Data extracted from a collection

---------------

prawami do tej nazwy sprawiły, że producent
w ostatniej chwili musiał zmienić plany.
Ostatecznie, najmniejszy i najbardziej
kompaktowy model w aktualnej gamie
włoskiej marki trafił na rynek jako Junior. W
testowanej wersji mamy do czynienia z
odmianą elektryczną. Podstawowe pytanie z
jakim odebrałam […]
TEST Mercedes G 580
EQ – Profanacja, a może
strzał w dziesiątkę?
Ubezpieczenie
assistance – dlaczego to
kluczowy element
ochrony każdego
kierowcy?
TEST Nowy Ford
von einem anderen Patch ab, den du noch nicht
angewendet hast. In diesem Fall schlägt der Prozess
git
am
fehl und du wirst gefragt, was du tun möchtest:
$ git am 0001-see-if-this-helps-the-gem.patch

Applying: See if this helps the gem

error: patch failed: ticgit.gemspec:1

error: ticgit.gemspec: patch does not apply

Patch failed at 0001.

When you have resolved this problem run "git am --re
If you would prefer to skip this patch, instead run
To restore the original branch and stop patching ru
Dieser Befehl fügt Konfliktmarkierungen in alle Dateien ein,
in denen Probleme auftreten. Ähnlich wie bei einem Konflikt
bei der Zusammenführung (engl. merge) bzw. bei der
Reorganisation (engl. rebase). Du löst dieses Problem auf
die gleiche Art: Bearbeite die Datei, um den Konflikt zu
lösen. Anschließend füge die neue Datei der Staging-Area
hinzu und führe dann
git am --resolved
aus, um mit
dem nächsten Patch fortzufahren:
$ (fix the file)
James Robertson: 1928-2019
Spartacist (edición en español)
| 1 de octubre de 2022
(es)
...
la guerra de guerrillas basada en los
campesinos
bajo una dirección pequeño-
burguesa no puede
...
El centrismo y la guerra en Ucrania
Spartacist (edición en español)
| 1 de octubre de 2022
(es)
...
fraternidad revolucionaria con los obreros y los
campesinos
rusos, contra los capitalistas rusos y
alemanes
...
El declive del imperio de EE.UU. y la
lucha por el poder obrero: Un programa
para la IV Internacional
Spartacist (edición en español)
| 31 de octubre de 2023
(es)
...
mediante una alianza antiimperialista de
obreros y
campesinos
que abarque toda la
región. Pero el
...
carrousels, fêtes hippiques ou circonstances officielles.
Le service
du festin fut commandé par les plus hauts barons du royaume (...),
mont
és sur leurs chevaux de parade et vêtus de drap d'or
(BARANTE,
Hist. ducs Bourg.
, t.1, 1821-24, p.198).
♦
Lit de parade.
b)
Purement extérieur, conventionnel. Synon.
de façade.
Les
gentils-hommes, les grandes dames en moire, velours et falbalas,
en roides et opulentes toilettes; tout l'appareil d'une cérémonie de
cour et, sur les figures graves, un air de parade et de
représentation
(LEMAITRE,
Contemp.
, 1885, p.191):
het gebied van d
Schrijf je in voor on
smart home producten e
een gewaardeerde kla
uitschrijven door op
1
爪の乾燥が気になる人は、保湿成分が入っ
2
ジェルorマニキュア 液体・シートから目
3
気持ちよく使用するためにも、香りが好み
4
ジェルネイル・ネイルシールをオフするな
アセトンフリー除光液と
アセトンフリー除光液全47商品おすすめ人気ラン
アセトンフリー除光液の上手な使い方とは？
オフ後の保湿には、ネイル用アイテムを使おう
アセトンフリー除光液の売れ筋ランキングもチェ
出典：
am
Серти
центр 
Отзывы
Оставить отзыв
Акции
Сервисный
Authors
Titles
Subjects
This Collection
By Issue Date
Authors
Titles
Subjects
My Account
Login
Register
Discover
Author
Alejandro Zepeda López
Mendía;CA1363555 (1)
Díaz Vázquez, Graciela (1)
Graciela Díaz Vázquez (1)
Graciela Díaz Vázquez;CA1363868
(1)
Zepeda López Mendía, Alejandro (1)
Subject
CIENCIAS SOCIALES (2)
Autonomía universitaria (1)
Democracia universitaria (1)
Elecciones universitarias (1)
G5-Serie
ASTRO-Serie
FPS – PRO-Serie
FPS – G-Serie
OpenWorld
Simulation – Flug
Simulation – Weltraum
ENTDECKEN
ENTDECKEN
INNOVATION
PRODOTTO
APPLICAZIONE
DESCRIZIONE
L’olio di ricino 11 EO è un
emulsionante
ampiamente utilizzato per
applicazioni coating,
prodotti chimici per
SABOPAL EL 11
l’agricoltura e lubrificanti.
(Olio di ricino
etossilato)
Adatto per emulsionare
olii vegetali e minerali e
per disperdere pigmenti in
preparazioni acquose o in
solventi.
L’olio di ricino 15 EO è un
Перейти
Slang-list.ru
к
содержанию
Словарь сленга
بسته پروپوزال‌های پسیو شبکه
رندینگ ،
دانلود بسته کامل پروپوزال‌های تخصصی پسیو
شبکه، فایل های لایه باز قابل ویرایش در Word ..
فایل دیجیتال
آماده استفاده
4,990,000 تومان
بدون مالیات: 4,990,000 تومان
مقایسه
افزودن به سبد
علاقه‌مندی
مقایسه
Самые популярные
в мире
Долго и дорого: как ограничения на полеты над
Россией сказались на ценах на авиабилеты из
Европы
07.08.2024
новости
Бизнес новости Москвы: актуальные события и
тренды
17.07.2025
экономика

---------------

_Your task_
Among the entries, how many lines contain the word "error"? Give the number alone.

_Written reply_
2